When the school year ends, Auther wants to return the laptop to the school minus any data or software. He brings it to a local computer shop to have the hard drive wiped and reformatted before turning it back in. Apparently, tech shops in Saipan have a different definition of "wipe" -- a couple of weeks later, Auther starts getting more emails from eBlaster. This time, it's telling him someone has been searching for kiddie porn and has visited sites containing same.

This is the point where concerned parent Auther turns into concerned federal agent Auther. He tries to track down who's using the laptop to seek out illegal images. His first suspect is Principal Weindl -- because Weindl has a stepdaughter who matches the profile of the images he was searching for. (I warned you this would get ugly.)

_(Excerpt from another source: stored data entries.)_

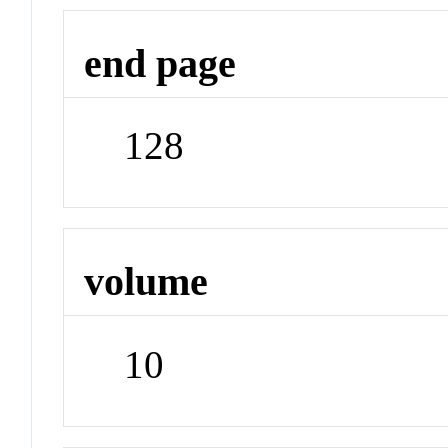
end page
128
volume
10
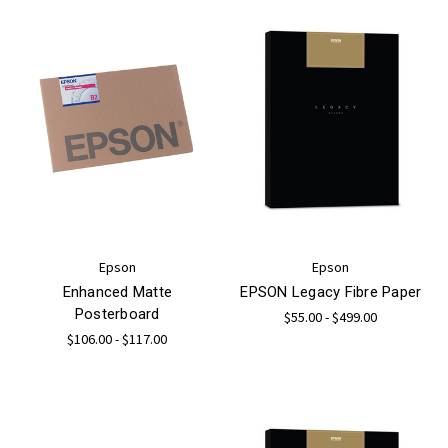
Epson
Epson
Enhanced Matte
EPSON Legacy Fibre Paper
Posterboard
$55.00 - $499.00
$106.00 - $117.00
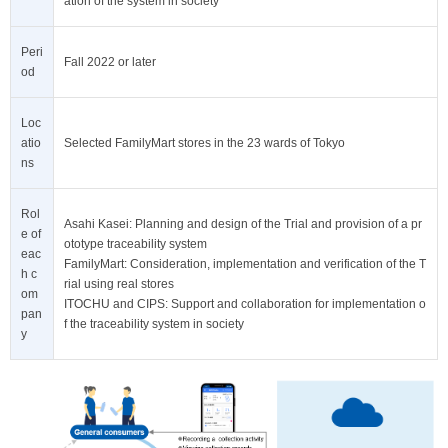
ation of the system in society
Peri
Fall 2022 or later
od
Loc
atio
Selected FamilyMart stores in the 23 wards of Tokyo
ns
Rol
Asahi Kasei: Planning and design of the Trial and provision of a pr
e of
ototype traceability system
eac
FamilyMart: Consideration, implementation and verification of the T
h c
rial using real stores
om
ITOCHU and CIPS: Support and collaboration for implementation o
pan
f the traceability system in society
y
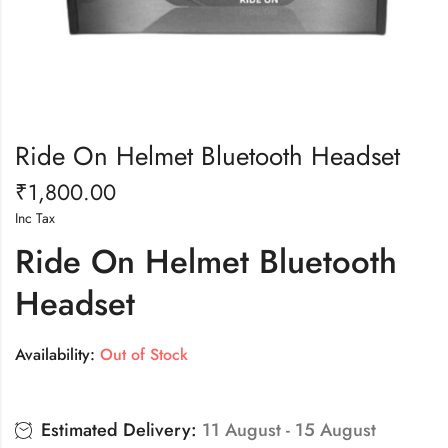
Ride On Helmet Bluetooth Headset
₹
1,800.00
Inc Tax
Ride On Helmet Bluetooth
Headset
Availability:
Out of Stock
Estimated Delivery:
11 August - 15 August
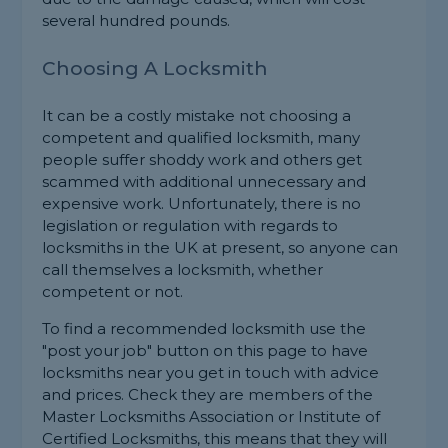
several hundred pounds.
Choosing A Locksmith
It can be a costly mistake not choosing a
competent and qualified locksmith, many
people suffer shoddy work and others get
scammed with additional unnecessary and
expensive work. Unfortunately, there is no
legislation or regulation with regards to
locksmiths in the UK at present, so anyone can
call themselves a locksmith, whether
competent or not.
To find a recommended locksmith use the
"post your job" button on this page to have
locksmiths near you get in touch with advice
and prices. Check they are members of the
Master Locksmiths Association or Institute of
Certified Locksmiths, this means that they will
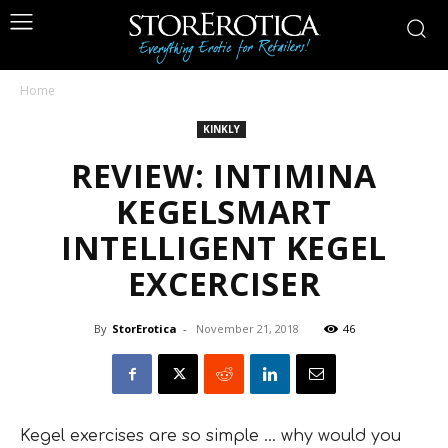
Home
KINKLY
REVIEW: INTIMINA
KEGELSMART
INTELLIGENT KEGEL
EXCERCISER
By
StorErotica
-
November 21, 2018
46
Kegel exercises are so simple … why would you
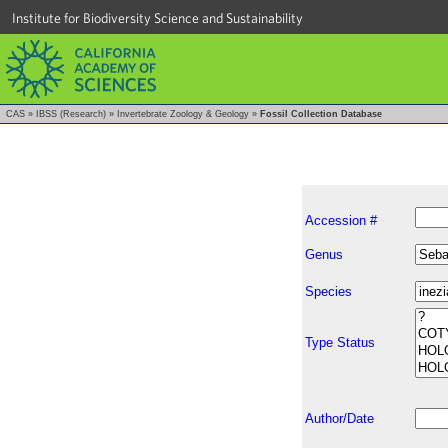
Institute for Biodiversity Science and Sustainability
CAS
»
IBSS (Research)
»
Invertebrate Zoology & Geology
»
Fossil Collection Database
Accession #
Genus
Species
Type Status
Author/Date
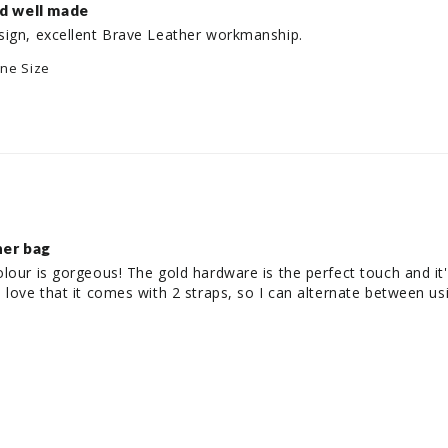
nd well made
sign, excellent Brave Leather workmanship.
ne Size
her bag
our is gorgeous! The gold hardware is the perfect touch and it's 
 love that it comes with 2 straps, so I can alternate between usi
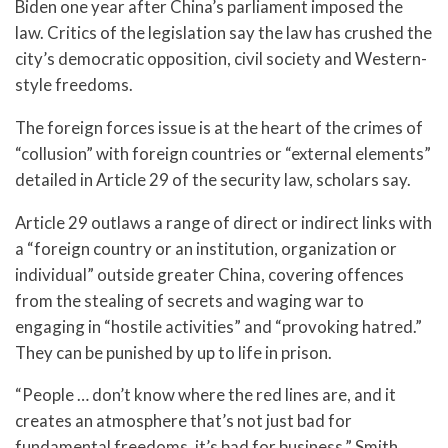
Biden one year after China’s parliament imposed the
law. Critics of the legislation say the law has crushed the
city’s democratic opposition, civil society and Western-
style freedoms.
The foreign forces issue is at the heart of the crimes of
“collusion” with foreign countries or “external elements”
detailed in Article 29 of the security law, scholars say.
Article 29 outlaws a range of direct or indirect links with
a “foreign country or an institution, organization or
individual” outside greater China, covering offences
from the stealing of secrets and waging war to
engaging in “hostile activities” and “provoking hatred.”
They can be punished by up to life in prison.
“People … don’t know where the red lines are, and it
creates an atmosphere that’s not just bad for
fundamental freedoms, it’s bad for business,” Smith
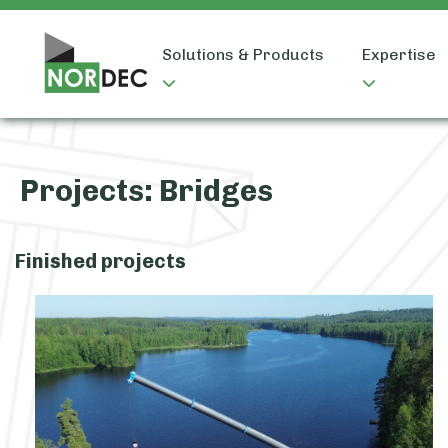
Solutions & Products
Expertise
Projects:
Bridges
Finished projects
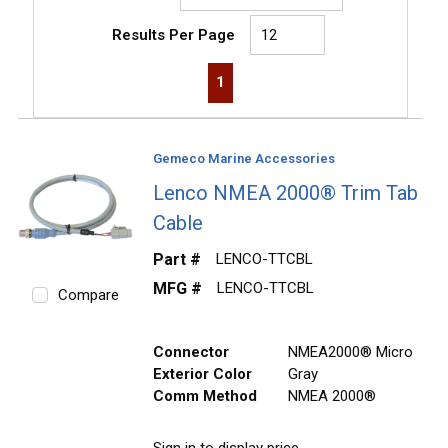
Results Per Page
First page
Previous page
Next page
Last page
1
Gemeco Marine Accessories
Lenco NMEA 2000® Trim Tab
Cable
Part #
LENCO-TTCBL
MFG #
LENCO-TTCBL
Compare
Connector
NMEA2000® Micro
Exterior Color
Gray
Comm Method
NMEA 2000®
Sign in to display price.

This is also where the story gets a little weird. Instead of opening an official FBI investigation, Auther decides to try and run a sting on the principal, whom he knows socially. Per Hill:

Auther then called Weindl, pretending he wanted to buy the laptop, to find out whose possession the computer was in. Weindl claimed the laptop had been returned to the Public School System, an agency that provides federally funded laptops to students at public and private schools, and lets them keep them if they graduate. Auther continued his informal investigation. He stopped by the PSS office, where he showed his FBI credentials, and found out the laptop had not in fact been returned. He also contacted his Internet service provider to see if it could tell him, based on IP information in the eBlaster report, where the laptop was being used. They refused to disclose that to him, even though "he may have shown his FBI credentials" to them.

Meanwhile, Auther continued to get email alerts from eBlaster indicating illegal activity. Eventually he brought another fed in and notified the local attorney general. The two agents confronted Weindl in his office, who then admitted to searching for the illegal images to satisfy his "morbid curiosity" but claimed he'd then broken the laptop into pieces and "tossed it into the jungle."